### Work to be completed
Search the data for the word "lain" and copy out every line that has it.

(Data extracted from a collection)
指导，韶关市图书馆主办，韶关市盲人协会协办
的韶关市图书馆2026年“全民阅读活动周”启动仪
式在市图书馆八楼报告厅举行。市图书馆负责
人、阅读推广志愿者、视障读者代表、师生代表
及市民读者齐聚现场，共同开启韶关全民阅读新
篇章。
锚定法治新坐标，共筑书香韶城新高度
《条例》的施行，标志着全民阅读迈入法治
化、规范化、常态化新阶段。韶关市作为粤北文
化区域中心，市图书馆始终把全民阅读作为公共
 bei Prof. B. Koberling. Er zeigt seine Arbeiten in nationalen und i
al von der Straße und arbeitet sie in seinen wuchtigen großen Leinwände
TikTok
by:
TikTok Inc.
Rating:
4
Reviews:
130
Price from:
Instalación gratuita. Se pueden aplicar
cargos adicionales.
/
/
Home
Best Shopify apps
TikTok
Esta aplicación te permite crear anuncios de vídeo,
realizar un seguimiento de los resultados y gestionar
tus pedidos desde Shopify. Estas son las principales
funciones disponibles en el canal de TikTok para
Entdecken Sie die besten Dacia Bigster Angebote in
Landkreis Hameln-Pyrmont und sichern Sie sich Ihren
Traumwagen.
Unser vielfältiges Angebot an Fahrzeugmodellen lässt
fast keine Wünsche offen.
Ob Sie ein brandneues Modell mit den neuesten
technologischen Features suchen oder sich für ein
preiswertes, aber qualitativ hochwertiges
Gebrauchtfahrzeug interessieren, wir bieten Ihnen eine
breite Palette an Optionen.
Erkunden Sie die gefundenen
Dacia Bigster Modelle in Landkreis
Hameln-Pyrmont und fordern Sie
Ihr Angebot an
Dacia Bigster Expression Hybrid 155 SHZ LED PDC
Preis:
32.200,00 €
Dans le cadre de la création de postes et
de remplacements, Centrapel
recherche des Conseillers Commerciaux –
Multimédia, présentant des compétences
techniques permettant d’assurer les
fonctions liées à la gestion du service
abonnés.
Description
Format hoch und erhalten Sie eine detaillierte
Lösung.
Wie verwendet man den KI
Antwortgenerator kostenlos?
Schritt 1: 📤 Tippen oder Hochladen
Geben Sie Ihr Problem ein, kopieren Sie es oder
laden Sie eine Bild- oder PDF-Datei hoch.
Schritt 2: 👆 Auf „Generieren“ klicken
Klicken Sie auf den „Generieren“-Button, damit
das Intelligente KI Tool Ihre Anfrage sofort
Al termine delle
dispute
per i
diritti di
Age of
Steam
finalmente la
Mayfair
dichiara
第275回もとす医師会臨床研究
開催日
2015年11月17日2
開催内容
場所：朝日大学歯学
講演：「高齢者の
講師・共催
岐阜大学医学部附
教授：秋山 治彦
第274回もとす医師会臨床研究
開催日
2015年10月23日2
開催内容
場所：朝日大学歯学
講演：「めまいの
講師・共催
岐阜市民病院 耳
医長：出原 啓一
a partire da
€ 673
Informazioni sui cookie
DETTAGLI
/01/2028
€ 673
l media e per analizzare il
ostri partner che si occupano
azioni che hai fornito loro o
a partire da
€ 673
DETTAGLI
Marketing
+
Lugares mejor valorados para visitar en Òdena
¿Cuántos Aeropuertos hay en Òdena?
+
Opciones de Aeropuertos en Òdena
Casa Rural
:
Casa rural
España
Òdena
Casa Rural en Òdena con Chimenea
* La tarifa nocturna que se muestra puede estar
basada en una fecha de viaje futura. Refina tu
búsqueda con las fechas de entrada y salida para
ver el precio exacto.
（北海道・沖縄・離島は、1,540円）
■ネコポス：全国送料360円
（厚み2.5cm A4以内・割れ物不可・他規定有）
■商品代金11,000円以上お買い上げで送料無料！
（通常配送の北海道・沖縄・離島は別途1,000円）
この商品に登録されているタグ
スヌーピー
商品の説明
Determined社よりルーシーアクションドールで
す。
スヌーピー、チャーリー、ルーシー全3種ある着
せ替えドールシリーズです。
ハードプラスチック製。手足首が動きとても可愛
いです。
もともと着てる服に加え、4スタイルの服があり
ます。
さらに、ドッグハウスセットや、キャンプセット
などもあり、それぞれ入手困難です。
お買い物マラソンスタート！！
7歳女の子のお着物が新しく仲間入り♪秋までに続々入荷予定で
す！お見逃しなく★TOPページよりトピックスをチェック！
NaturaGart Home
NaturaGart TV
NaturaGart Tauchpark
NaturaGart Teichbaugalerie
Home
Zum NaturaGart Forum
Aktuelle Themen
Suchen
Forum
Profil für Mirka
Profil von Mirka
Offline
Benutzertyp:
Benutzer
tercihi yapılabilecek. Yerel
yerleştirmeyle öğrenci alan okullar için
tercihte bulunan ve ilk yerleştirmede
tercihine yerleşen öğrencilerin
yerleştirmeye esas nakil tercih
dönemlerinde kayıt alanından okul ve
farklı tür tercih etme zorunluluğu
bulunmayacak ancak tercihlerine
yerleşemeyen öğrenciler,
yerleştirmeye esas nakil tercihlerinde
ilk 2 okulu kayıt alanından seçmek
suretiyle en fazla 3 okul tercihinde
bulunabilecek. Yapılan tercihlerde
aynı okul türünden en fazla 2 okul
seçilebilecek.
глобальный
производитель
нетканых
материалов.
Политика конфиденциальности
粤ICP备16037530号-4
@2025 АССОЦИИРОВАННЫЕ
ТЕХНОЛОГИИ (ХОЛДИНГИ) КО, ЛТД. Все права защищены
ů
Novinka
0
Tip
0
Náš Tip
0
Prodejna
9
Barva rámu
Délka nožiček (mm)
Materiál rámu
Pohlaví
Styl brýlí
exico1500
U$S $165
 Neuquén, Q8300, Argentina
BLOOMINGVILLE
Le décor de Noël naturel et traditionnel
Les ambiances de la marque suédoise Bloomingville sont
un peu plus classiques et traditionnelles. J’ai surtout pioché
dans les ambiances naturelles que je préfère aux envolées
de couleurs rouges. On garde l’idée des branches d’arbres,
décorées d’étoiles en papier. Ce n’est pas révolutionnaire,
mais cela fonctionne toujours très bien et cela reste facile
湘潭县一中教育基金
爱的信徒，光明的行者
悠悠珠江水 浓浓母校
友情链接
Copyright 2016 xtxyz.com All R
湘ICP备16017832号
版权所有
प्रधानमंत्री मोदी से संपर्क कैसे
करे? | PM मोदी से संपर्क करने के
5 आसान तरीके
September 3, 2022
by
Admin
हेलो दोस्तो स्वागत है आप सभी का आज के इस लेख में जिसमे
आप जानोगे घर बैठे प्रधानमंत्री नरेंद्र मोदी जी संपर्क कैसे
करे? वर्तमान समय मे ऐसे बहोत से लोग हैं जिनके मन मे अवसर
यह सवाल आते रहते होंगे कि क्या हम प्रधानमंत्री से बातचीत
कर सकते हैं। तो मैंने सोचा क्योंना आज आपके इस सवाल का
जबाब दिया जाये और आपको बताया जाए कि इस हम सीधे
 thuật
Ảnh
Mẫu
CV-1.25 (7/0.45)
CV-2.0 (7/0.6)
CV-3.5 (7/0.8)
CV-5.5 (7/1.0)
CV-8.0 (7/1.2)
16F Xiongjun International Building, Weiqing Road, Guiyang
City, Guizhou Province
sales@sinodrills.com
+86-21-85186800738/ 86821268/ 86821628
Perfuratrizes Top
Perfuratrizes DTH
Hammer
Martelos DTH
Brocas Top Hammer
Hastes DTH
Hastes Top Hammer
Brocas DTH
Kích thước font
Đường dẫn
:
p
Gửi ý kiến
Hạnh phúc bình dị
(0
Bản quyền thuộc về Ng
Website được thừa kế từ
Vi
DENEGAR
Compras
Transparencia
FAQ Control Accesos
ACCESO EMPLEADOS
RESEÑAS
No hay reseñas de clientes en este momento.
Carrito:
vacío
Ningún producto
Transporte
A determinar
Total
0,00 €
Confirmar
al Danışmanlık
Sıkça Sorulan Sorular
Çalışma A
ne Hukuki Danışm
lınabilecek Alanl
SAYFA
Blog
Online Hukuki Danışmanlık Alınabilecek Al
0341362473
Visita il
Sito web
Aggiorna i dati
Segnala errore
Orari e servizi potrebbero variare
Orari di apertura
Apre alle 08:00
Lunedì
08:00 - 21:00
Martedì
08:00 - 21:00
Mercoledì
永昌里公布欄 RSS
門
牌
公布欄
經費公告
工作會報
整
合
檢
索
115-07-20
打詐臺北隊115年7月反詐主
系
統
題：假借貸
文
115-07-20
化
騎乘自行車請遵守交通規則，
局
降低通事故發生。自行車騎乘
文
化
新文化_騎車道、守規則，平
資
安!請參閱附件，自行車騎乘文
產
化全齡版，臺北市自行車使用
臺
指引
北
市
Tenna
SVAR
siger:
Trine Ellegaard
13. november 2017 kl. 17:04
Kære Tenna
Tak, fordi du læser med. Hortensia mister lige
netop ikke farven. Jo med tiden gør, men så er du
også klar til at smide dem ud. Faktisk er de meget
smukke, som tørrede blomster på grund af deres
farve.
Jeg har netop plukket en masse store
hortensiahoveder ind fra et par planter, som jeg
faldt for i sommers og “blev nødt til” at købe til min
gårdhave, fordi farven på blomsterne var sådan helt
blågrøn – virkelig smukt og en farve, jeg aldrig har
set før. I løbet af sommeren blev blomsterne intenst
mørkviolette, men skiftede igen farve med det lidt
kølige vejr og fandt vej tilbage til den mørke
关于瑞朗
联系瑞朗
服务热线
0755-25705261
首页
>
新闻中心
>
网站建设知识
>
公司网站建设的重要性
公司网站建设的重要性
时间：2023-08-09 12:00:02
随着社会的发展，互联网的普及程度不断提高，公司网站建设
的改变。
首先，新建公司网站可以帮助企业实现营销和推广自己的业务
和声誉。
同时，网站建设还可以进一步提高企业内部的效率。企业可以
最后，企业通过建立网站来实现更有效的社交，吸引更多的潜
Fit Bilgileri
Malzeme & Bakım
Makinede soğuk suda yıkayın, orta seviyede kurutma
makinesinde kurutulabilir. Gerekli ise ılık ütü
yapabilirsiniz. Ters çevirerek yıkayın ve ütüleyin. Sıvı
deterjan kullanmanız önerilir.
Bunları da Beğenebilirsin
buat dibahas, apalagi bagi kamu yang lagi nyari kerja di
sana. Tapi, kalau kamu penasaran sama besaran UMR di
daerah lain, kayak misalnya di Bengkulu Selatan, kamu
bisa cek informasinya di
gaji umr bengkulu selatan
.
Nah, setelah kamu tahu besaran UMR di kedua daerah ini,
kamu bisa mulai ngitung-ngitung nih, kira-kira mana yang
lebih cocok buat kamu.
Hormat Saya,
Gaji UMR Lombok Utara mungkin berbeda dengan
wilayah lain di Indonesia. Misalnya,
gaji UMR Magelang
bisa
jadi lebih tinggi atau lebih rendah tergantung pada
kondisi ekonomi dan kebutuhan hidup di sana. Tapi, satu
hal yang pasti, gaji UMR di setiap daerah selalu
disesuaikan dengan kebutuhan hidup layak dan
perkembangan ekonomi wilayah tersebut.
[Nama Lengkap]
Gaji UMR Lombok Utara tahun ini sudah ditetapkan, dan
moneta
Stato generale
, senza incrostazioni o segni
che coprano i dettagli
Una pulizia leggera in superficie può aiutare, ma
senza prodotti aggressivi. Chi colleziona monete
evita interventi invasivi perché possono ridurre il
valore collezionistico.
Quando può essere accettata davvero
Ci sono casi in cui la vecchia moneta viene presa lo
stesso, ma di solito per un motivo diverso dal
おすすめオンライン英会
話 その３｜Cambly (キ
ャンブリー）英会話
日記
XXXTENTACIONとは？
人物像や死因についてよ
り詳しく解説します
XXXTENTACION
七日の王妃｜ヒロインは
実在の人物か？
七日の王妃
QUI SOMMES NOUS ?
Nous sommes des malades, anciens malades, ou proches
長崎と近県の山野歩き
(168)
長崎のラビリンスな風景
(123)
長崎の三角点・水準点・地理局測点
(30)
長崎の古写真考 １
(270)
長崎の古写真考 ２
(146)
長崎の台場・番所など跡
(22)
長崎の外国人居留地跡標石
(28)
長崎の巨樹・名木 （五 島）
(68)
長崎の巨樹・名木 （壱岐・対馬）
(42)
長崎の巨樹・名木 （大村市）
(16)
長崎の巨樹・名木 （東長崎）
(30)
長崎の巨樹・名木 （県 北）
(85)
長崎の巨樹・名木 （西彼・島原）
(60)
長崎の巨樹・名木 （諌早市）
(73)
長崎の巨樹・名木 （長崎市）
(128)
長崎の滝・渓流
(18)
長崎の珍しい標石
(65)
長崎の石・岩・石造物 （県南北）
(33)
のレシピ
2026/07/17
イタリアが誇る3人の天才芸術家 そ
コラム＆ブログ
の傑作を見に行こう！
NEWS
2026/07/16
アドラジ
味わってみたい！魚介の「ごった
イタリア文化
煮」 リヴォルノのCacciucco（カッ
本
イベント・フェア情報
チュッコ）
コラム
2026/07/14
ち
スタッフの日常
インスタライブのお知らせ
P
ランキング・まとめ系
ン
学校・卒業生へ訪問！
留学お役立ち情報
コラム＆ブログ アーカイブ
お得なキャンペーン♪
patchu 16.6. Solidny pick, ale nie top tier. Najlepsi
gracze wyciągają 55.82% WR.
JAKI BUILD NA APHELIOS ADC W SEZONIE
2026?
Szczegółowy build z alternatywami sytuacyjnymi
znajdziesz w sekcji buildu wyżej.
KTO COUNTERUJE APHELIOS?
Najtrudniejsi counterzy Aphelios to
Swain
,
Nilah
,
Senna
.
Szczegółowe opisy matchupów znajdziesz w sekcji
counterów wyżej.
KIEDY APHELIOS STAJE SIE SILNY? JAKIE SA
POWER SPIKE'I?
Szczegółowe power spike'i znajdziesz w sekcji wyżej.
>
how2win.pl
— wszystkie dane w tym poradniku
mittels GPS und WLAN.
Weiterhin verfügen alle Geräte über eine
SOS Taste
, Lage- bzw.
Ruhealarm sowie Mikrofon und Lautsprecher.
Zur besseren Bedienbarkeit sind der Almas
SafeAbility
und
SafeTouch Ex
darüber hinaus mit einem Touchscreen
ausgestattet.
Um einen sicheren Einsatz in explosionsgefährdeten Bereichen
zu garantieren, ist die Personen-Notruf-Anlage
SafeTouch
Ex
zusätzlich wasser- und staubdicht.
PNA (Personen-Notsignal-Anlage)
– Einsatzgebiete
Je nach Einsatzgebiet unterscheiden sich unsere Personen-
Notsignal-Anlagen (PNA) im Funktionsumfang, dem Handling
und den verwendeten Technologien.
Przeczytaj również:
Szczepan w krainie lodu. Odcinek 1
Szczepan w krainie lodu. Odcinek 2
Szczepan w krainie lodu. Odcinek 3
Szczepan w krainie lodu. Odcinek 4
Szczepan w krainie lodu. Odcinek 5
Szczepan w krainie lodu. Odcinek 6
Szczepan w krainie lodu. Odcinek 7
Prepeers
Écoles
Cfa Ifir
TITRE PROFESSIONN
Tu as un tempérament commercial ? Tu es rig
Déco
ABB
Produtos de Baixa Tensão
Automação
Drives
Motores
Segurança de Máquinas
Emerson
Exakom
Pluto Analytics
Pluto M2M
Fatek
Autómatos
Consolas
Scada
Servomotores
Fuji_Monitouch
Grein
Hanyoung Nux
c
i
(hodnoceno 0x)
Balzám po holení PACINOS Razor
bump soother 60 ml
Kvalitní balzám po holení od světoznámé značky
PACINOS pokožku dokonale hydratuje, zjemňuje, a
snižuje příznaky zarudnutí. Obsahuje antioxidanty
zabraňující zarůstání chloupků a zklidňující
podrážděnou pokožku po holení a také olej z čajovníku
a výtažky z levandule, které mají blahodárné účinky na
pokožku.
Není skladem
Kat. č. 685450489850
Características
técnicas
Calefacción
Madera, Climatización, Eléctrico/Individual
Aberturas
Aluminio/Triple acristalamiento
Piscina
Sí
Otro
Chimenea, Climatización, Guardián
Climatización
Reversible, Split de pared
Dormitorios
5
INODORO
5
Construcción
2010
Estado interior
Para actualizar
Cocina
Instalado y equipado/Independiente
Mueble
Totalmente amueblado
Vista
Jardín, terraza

### Answer to the exercise
daerah lain, kayak misalnya di Bengkulu Selatan, kamu
wilayah lain di Indonesia. Misalnya,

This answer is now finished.